My obsession with all things roasted vegetables has gotten completely out of hand.
I suppose that going without an oven for close to seven weeks will do that to a person??? At least that’s what I’m telling myself. I mean, it’s totally normally to make up for lost time by having them pretty much every night, right? Wait, don’t answer that.
So, it should come as no surprise that today’s idea for a healthier Thanksgiving side dish features none other than my fav … roasted veggies! Roasted root veggies to be exact.
Well, sorta. The carrots and parsnips are root vegetables … andddd I just so happen to love brussels sprouts. So we’re throwing some of those in there as well. Cool? Yes!
Then! We combine it with another favorite of mine – pilaf! But with quinoa. We’re getting saucy all up in here! You know, because it’s usually made with rice? Oy – lame joke central here today. I’m sorry? But not really.
Now, just alone the quinoa pilaf is pretty darn awesome and packed with flavor. But when we toss it together with those maple roasted vegetables?
It’s healthy side dish heaven. Roasted root vegetable quinoa pilaf for the win!
Like always, let’s chat some tips & tricks for the recipe.
The key to the roasted veggies is to cut them all to approximately the same size. Use your judgment! This way they roast evenly and will all be finished cooking at the same time.
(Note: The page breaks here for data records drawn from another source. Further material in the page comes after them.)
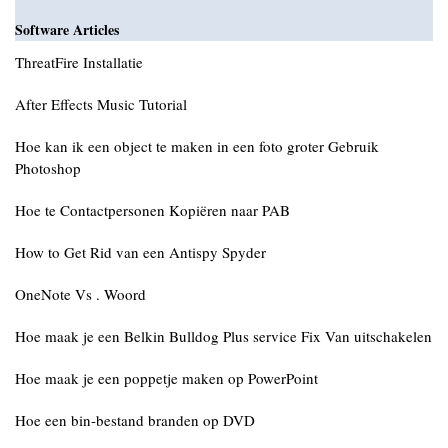
Software Articles
ThreatFire Installatie
After Effects Music Tutorial
Hoe kan ik een object te maken in een foto groter Gebruik
Photoshop
Hoe te Contactpersonen Kopiëren naar PAB
How to Get Rid van een Antispy Spyder
OneNote Vs . Woord
Hoe maak je een Belkin Bulldog Plus service Fix Van uitschakelen
Hoe maak je een poppetje maken op PowerPoint
Hoe een bin-bestand branden op DVD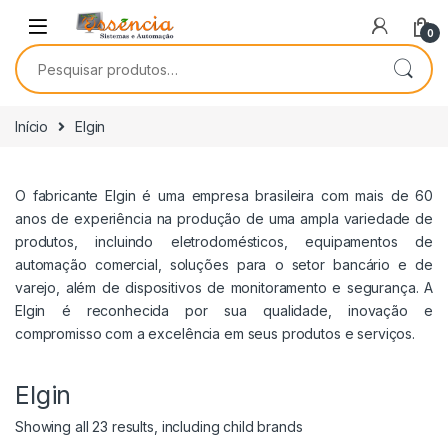
0
Início
Elgin
O fabricante Elgin é uma empresa brasileira com mais de 60
anos de experiência na produção de uma ampla variedade de
produtos, incluindo eletrodomésticos, equipamentos de
automação comercial, soluções para o setor bancário e de
varejo, além de dispositivos de monitoramento e segurança. A
Elgin é reconhecida por sua qualidade, inovação e
compromisso com a excelência em seus produtos e serviços.
Elgin
Showing all 23 results, including child brands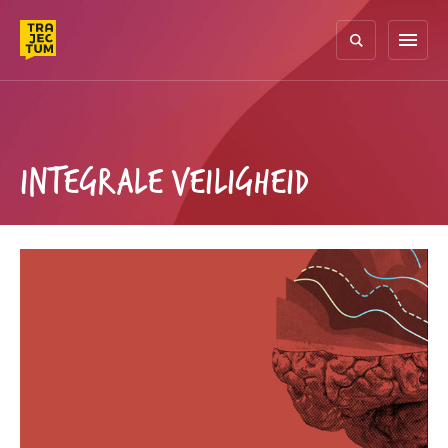
Skip
to
menu
content
INTEGRALE VEILIGHEID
For example, brussels sprouts can be a variety of sizes even within one bag – so quarter if you need to (or leave whole, etc.).
Making this dish for turkey day? The whole thing can be made in advance! Just store in an airtight container in the fridge and reheat when needed. Awesome.
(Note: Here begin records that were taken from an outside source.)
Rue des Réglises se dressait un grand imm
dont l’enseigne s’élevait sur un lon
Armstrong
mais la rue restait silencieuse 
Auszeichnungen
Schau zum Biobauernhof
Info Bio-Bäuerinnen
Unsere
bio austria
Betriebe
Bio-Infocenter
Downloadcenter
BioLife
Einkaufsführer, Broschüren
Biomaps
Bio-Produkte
So, we are clearly in the midst of thanksgiving recipe season, but this dish is fantastic just for a regular meal. It even works as a main dish – I can say from experience that it’s most excellent when topped with a fried, runny egg. Swoon swoon.
It’s pretty pilaf perfection! Now how’s that for some alliteration this Monday morning!
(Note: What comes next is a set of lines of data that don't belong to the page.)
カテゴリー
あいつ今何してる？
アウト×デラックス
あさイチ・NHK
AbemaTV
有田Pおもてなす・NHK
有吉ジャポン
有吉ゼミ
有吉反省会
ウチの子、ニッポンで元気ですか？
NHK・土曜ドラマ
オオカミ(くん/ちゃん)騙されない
Looking for more Thanksgiving recipe ideas!? Be sure to check out the turkey day archives for loads of fun dishes! Find em’ here! —> Thanksgiving Recipes
Yield:about 6 servings, as a side
Roasted Root Vegetable Quinoa Pilaf
Prep Time:20 minutes
Cook Time:25 minutes
Total Time:45 minutes
Healthy, flavorful and colorful roasted root vegetable quinoa pilaf! Perfect for Thanksgiving – the whole dish can be made in advance!
3 medium carrots, peeled and cut into 1 ½ to 2-inch sticks
2 medium parsnips, peeled and cut into 1 ½ to 2-inch sticks
½ pound brussels sprouts, trimmed and halved (quartered if large)
2 tablespoons olive oil
1 tablespoon pure maple syrup
¼ teaspoon salt
¼ teaspoon pepper
For the quinoa:
2 tablespoons olive oil
3 cloves garlic, minced
⅓ cup raw pecans, chopped
1 cup uncooked quinoa, rinsed
2 cups low-sodium vegetable broth
½ teaspoon salt
minced chives, for garnish (optional)
For the veggies:
Preheat the oven to 400ºF.
Add the onion, carrots, parsnip and brussels sprouts to a large rimmed baking sheet. Drizzle with the olive oil and maple syrup, then sprinkle with the salt and pepper. Toss to combine and spread in an even layer. Bake for about 25 to 30 minutes, stirring once halfway through, until tender and starting to brown. Remove from the oven and let cool for about 5 minutes.
For the quinoa:
Meanwhile, set a medium saucepan over medium heat. Add in the olive oil. When hot, add in the garlic and pecans and cook for about 2 minutes, stirring frequently, until toasted and fragrant. Add in the quinoa, broth and salt. Bring the mixture to a boil, then cover, reduce the heat and let simmer for about 15 minutes, until the broth is absorbed. Turn off the heat and let sit covered for 5 minutes, then fluff the quinoa with a fork.
Add the quinoa to a bowl, along with the roasted veggies. Toss to combine. Season with additional salt / pepper as needed. Garnish with the chives and serve!